La crisi arrivò inesorabile, Talea non voleva più saltare, si rifiutava di passare oltre a quell’ostacolo che era diventato la mia unica ossessione. In ambito equestre questo significa una sola cosa: è il momento di cambiare cavallo. E con la leggerezza di un pilota che cambia macchina perché la sua ha problemi, ecco che la soluzione è a portata di mano.

Perché sprecare tempo ed energie? Il problema è il cavallo non di certo te o l’ambiente stesso. Intanto ti senti incapace, un fallito e riversi tutta la tua frustrazione su di lui, è difficile assumersi le proprie responsabilità, soprattutto quando l’ambiente intorno a te non fa altro che suggerirti scuse.

Talea cercava solo di farmi capire che c’era qualcosa di profondamente sbagliato in quella prevaricazione gratuita, in quell’imporre il mio volere a lei senza lasciarle spazio d’espressione, senza lasciare che la sua volontà potesse emergere. Per fortuna Talea non si è mai arresa e io non mi sono fatta fuorviare dalle scorciatoie.

Mentre la nostra vita procedeva dentro ad un inconsapevole limbo, nel 2009 è arrivata la possibilità di un cambio vita per entrambe, come un’ancora di salvezza. Talea ha trovato nuova casa presso la sede della cooperativa sociale LUNEnuove, dove una giovane asinella di nome Tina l’aspettava. Qui insieme abbiamo mosso i nostri primi passi nel mondo della cura e della relazione d’aiuto. Siamo entrate in contatto con una realtà che metteva al primo posto il benessere interiore e non i risultati, una realtà che dava valore al sentire e non all’apparenza. Per un periodo abbiamo continuato ad allenarci, una corda sempre più sottile ci teneva legate al mondo dell’equitazione. Finché queste due realtà hanno iniziato a farsi sentire esattamente come due polarità opposte. Da una parte la mia vecchia vita iniziava a rivelarsi per quello che era e per come mi aveva fatta diventare, dall’altra questo nuovo ambiente risvegliava in me quella sensibilità che per tanti anni aveva dovuto farsi sempre più piccola e silenziosa. Quella vocina finalmente prendeva coraggio e consapevolezza mostrandomi la via per ritrovare me stessa. Talea mi comunicava la sua ritrovata serenità, le coliche erano sparite e lei si mostrava sempre più fiduciosa e tranquilla verso il mondo esterno. I suoi occhi erano tornati luminosi come la prima volta che l’avevo incontrata, finalmente avevo compreso quello che per tanti anni il suo essere ribelle cercava di comunicarmi. Solo grazie a lei avevo trovato la mia bussola, come una grande sorella che cerca di guidarti nella giusta direzione, Talea aveva messo in campo tutta sé stessa per non farmi perdere nel mondo illusorio in cui vivevamo prima.

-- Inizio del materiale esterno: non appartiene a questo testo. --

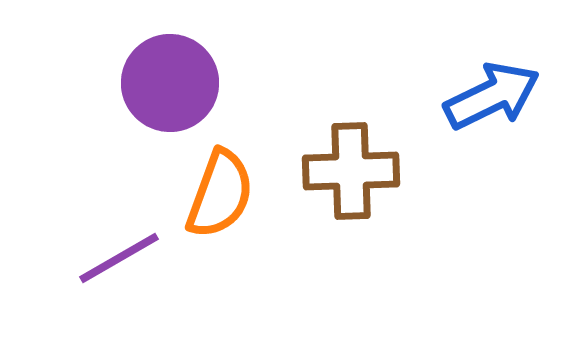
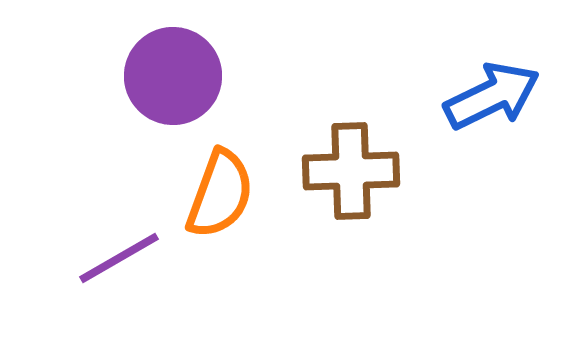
purple circle: moved 3 px right, 7 px up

Questo prezioso insegnamento di vita risuona in me ogni volta che mi relaziono con un animale, ogni volta che progettiamo un incontro di Pet Therapy, mi chiedo sempre cosa ci sta comunicando quell’essere meraviglioso che abbiamo al nostro fianco, se stiamo realmente permettendo a lui di esprimere sé stesso o se ci stiamo facendo soggiogare dalle nostre aspettative.

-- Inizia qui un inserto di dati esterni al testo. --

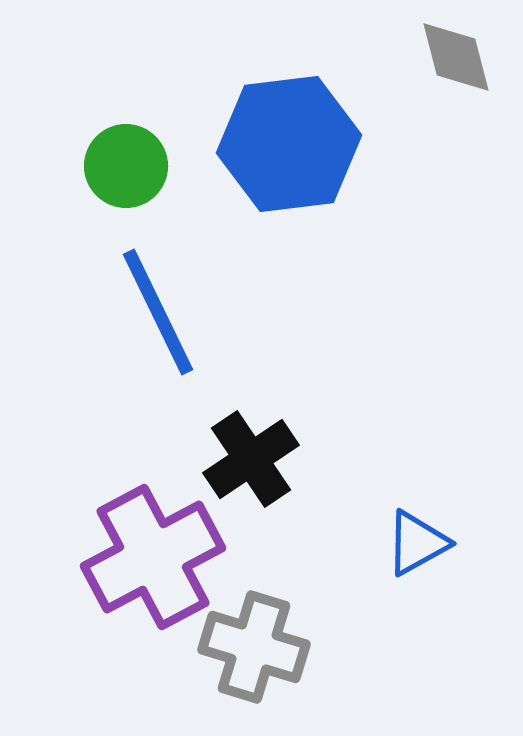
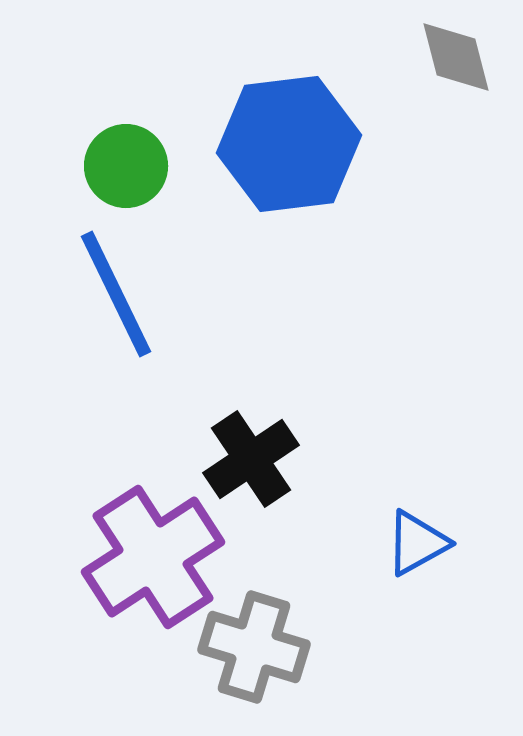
blue line: moved 42 px left, 18 px up
purple cross: rotated 5 degrees counterclockwise
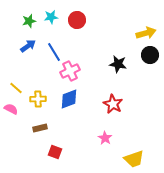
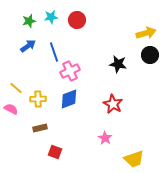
blue line: rotated 12 degrees clockwise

Talea rimane la mia bussola, quando mi sento smarrita e sommersa dall’inquietudine, vado da lei, entro in contatto con la sua vita libera insieme al suo inseparabile branco, in punta di piedi chiedo permesso e lei riesce subito a leggermi dentro. Non si avvicina finché non trovo da sola quiete e tranquillità, allora si che viene e con il suo abbraccio ci ritroviamo, confortandoci reciprocamente come solo due sorelle sanno fare.